Activity
For the word "bands", count the lines below that contain it. Give the number alone.

Source data:
Start of Block
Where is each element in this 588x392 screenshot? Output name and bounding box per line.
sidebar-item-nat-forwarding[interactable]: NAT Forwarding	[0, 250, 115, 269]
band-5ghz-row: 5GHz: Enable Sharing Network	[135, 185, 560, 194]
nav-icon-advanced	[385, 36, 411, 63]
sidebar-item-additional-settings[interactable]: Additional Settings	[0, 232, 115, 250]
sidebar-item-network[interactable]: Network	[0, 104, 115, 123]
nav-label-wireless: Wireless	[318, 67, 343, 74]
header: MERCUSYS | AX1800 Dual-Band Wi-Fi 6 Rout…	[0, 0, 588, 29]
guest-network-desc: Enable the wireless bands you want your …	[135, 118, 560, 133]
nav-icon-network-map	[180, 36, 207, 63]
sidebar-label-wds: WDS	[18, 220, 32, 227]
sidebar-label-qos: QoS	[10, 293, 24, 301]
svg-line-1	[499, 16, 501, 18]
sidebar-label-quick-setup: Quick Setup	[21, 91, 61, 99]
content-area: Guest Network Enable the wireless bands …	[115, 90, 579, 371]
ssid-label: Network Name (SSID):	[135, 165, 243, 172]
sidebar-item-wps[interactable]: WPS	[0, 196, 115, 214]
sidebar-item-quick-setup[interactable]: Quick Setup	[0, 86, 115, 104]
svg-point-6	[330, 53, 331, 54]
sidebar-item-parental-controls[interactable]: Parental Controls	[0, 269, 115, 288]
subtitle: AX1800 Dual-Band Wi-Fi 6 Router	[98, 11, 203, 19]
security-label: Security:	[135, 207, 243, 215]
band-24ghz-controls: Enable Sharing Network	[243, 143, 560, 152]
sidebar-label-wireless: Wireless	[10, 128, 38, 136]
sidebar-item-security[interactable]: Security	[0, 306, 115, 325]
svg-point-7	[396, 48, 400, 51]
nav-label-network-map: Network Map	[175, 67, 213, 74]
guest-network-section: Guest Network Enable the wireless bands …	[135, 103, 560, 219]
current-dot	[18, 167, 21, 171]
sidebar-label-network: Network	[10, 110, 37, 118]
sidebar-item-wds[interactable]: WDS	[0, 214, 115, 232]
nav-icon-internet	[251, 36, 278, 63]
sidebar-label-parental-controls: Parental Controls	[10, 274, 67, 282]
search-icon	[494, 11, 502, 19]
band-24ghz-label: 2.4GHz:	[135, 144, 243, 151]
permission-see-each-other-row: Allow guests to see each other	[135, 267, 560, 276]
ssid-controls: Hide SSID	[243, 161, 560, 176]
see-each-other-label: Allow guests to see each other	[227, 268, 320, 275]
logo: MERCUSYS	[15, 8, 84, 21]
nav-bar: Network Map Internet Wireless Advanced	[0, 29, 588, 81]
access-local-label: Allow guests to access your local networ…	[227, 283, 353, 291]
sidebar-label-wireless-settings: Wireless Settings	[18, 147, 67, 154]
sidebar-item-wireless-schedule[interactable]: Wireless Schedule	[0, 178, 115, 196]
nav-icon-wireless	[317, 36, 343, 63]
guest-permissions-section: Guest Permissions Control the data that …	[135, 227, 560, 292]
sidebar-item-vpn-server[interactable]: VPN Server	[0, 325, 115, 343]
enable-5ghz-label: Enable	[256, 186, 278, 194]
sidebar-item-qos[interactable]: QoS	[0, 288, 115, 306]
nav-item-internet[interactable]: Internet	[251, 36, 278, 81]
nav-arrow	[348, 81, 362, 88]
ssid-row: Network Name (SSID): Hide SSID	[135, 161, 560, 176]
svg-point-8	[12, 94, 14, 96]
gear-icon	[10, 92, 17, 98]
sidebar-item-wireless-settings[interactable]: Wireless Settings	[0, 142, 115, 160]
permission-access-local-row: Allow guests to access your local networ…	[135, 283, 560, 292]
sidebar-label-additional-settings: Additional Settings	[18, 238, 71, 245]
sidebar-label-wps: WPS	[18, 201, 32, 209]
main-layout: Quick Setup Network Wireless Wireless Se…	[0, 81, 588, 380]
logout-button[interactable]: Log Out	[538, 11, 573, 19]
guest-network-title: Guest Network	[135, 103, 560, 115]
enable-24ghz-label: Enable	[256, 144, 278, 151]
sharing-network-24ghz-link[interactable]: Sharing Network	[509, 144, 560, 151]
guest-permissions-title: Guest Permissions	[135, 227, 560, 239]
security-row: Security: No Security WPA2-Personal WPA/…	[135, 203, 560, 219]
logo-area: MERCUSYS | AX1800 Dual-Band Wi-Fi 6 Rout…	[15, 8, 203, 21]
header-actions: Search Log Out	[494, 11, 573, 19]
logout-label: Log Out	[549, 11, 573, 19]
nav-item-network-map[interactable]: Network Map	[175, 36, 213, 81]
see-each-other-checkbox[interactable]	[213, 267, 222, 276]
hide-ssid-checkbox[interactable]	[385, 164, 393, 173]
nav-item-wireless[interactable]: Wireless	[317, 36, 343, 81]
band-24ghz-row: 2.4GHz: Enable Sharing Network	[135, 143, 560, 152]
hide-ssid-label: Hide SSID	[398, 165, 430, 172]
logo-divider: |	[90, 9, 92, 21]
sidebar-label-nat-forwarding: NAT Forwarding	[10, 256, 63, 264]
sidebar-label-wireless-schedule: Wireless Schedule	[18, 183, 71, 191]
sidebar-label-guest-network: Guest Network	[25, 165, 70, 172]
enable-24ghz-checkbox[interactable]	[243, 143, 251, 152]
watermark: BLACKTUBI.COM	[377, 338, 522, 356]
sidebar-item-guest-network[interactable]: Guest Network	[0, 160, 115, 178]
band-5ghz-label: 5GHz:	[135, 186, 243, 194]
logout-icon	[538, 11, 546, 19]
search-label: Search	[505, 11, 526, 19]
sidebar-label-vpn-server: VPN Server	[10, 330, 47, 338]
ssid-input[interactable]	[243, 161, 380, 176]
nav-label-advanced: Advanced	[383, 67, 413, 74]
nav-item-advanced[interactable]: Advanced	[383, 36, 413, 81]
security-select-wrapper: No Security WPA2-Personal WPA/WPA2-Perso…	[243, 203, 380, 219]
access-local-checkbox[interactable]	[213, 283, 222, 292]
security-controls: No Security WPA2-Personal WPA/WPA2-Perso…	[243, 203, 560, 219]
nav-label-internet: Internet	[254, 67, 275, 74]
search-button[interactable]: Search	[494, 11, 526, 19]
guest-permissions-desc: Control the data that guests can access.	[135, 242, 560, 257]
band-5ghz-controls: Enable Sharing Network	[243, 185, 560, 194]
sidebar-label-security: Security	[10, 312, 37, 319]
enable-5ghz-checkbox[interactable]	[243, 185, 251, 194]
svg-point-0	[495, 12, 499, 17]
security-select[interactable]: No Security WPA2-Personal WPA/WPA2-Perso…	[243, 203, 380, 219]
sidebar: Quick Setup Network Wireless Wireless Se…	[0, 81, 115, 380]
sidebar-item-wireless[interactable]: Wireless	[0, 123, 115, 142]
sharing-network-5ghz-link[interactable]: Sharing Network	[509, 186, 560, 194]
End of Block
Start of Block
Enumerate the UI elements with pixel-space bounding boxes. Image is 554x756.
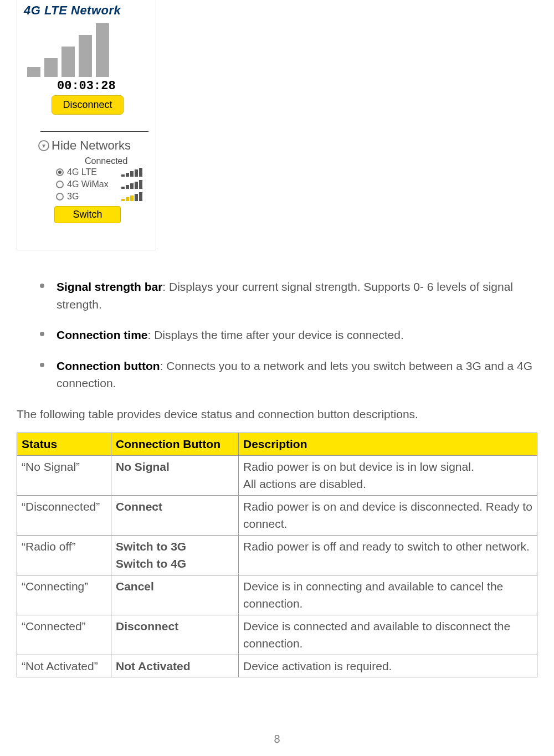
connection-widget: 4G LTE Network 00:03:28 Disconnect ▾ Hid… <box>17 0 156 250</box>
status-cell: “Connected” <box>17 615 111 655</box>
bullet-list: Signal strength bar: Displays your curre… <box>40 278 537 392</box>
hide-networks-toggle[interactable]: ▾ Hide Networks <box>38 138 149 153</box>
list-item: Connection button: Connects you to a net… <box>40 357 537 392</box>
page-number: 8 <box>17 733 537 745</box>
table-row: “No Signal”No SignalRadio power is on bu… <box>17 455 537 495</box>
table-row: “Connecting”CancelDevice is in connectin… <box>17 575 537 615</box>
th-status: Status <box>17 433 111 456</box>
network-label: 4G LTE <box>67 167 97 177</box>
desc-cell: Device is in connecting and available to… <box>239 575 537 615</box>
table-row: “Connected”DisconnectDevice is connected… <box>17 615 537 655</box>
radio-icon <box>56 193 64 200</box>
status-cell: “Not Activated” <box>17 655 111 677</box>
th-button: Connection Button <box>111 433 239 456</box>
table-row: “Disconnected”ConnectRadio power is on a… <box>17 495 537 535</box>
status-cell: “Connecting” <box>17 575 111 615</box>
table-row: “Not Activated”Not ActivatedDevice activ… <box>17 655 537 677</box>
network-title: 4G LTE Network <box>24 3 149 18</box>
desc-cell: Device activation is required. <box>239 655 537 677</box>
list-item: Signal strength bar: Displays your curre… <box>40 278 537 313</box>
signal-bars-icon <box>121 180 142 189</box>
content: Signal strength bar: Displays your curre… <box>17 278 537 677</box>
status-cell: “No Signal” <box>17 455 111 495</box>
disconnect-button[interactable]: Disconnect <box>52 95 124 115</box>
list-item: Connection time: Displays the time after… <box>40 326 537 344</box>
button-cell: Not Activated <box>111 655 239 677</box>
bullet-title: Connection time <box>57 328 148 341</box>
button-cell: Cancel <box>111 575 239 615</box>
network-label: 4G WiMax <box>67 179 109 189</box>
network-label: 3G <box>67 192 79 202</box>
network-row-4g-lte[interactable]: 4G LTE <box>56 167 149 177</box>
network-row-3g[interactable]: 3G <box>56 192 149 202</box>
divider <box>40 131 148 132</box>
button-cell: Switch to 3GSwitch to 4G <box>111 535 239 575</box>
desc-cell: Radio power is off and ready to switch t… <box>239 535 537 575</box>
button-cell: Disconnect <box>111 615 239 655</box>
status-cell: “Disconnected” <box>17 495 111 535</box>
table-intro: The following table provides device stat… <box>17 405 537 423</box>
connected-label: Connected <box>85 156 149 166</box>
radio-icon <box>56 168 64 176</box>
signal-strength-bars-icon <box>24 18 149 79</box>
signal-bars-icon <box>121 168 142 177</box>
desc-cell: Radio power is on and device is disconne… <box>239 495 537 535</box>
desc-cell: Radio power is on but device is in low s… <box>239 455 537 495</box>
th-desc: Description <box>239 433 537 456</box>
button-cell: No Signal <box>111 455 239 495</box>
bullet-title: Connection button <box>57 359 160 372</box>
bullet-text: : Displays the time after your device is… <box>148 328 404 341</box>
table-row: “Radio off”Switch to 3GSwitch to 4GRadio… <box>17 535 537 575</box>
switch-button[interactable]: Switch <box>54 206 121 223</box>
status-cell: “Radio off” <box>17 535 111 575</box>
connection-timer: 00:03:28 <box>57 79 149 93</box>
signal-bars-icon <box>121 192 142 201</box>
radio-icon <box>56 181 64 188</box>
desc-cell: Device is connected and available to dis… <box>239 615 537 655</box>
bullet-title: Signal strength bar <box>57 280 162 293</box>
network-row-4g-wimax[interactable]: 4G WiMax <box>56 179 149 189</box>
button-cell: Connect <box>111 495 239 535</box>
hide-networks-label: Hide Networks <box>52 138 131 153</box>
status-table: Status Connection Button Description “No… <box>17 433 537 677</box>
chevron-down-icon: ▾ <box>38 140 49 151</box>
End of Block
Start of Block
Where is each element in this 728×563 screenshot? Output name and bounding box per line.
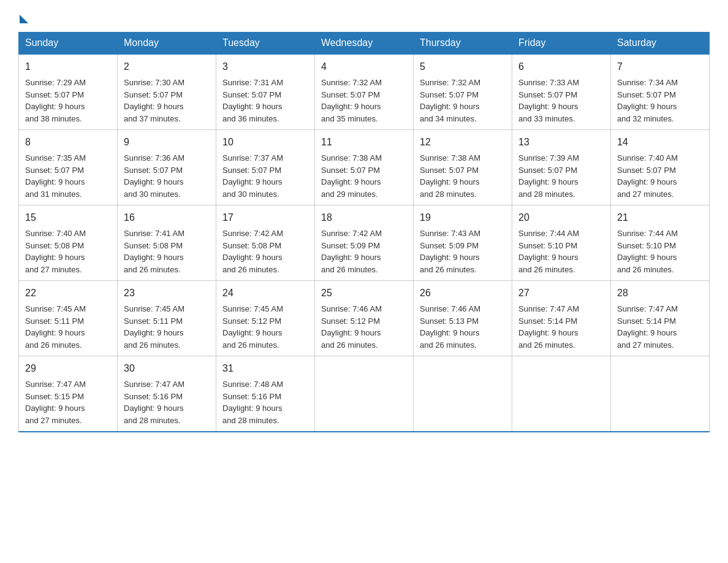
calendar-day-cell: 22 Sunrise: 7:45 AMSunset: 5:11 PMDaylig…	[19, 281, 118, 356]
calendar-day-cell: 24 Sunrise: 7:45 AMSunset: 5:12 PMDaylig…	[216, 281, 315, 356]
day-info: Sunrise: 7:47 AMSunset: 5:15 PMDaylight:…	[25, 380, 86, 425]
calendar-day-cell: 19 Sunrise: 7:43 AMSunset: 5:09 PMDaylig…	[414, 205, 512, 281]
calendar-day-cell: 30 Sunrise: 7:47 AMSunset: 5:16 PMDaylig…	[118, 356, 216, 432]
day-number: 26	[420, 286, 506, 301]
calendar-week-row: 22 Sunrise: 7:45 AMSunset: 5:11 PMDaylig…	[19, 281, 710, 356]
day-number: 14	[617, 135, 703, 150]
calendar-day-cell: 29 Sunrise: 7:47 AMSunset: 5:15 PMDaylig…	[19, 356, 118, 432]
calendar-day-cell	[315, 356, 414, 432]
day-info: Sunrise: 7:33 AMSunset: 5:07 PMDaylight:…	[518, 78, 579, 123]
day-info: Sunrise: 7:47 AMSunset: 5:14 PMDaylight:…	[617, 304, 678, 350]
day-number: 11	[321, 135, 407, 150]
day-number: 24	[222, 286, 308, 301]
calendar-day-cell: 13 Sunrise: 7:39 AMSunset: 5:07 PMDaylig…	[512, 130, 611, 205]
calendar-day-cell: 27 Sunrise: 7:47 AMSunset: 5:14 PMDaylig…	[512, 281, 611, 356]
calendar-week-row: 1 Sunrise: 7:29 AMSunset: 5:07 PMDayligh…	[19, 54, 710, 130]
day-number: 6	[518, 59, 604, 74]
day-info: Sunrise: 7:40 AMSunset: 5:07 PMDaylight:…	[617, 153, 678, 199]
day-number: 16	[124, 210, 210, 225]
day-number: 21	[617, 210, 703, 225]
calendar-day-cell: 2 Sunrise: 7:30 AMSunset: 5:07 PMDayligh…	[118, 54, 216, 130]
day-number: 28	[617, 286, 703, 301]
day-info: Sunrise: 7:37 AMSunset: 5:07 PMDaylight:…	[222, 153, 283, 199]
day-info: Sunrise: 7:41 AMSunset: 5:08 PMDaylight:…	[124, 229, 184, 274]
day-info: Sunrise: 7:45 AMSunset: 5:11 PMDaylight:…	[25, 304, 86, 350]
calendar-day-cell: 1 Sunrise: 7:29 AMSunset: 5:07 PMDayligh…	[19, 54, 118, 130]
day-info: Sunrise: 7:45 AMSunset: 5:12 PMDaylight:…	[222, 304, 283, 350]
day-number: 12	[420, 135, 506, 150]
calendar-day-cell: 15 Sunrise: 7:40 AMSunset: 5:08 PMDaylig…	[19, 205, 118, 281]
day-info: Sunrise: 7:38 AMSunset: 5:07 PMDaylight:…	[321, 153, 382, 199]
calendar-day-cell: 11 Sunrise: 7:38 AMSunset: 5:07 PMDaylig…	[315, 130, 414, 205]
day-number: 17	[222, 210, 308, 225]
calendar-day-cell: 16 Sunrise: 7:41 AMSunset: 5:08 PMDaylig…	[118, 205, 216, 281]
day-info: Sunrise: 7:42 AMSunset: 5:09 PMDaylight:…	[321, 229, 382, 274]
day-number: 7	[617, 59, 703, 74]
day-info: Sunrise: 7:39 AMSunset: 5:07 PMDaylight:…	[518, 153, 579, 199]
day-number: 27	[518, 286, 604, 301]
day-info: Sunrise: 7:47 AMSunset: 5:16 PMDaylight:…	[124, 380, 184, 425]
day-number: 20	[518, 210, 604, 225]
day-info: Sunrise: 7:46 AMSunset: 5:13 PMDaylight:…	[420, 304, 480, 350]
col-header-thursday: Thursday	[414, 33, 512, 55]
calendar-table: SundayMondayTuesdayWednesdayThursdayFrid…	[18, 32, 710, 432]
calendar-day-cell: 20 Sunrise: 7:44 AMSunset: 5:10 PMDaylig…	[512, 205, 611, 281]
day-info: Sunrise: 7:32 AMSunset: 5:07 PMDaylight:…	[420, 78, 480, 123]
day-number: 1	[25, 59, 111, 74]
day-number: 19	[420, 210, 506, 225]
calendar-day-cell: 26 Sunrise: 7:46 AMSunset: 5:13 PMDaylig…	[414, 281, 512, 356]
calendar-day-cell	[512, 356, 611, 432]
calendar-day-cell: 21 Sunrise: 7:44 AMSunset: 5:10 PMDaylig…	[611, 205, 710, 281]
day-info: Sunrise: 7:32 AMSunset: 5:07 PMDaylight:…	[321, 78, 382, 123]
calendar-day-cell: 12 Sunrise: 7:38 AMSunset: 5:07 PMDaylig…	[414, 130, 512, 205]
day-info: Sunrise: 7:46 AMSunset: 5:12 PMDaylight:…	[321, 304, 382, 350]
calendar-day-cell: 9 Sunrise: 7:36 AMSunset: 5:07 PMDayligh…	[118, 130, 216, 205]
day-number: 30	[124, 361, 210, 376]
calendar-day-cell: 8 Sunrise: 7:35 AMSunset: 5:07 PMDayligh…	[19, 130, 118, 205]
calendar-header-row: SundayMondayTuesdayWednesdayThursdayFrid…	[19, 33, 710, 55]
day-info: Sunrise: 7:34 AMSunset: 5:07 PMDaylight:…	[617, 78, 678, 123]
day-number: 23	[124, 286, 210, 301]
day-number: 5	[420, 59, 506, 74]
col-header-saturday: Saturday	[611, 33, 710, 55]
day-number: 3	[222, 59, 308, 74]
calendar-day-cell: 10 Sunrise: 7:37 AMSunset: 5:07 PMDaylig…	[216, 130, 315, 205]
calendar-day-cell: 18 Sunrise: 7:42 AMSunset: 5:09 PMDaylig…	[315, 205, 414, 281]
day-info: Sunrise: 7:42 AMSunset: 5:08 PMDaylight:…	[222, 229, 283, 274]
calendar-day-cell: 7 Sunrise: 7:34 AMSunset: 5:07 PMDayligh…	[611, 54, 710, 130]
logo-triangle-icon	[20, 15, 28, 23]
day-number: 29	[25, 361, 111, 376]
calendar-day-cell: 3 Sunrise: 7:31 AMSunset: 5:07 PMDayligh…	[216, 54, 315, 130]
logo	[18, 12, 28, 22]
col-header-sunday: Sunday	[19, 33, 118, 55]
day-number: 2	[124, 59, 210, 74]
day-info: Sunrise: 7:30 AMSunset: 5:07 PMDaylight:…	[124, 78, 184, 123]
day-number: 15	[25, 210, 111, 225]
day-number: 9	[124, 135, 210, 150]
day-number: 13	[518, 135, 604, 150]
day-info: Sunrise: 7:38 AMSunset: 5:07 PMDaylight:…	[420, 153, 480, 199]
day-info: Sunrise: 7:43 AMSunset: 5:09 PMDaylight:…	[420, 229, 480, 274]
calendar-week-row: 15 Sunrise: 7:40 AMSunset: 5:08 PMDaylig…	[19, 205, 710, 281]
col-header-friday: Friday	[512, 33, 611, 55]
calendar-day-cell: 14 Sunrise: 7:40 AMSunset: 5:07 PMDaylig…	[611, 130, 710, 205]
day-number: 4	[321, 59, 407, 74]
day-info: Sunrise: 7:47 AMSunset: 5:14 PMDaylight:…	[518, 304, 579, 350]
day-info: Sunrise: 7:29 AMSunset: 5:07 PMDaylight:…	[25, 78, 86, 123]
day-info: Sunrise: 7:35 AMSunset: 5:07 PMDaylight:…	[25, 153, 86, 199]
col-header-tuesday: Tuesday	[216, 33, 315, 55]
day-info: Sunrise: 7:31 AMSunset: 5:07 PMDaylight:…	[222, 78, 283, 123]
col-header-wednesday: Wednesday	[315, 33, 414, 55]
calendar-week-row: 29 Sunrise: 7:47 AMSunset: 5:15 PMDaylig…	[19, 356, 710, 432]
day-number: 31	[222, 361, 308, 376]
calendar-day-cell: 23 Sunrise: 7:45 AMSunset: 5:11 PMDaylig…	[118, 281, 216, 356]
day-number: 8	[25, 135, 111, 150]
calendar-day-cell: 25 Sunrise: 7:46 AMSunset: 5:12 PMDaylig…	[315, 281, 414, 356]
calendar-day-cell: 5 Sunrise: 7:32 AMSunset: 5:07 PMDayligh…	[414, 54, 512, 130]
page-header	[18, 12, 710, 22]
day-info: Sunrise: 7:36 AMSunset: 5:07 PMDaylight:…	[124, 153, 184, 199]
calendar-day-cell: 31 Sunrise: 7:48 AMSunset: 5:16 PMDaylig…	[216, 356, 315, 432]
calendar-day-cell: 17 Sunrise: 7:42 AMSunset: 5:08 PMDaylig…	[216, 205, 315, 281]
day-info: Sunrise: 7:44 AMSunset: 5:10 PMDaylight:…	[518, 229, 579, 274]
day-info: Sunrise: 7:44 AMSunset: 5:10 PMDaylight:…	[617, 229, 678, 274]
End of Block
Task output
3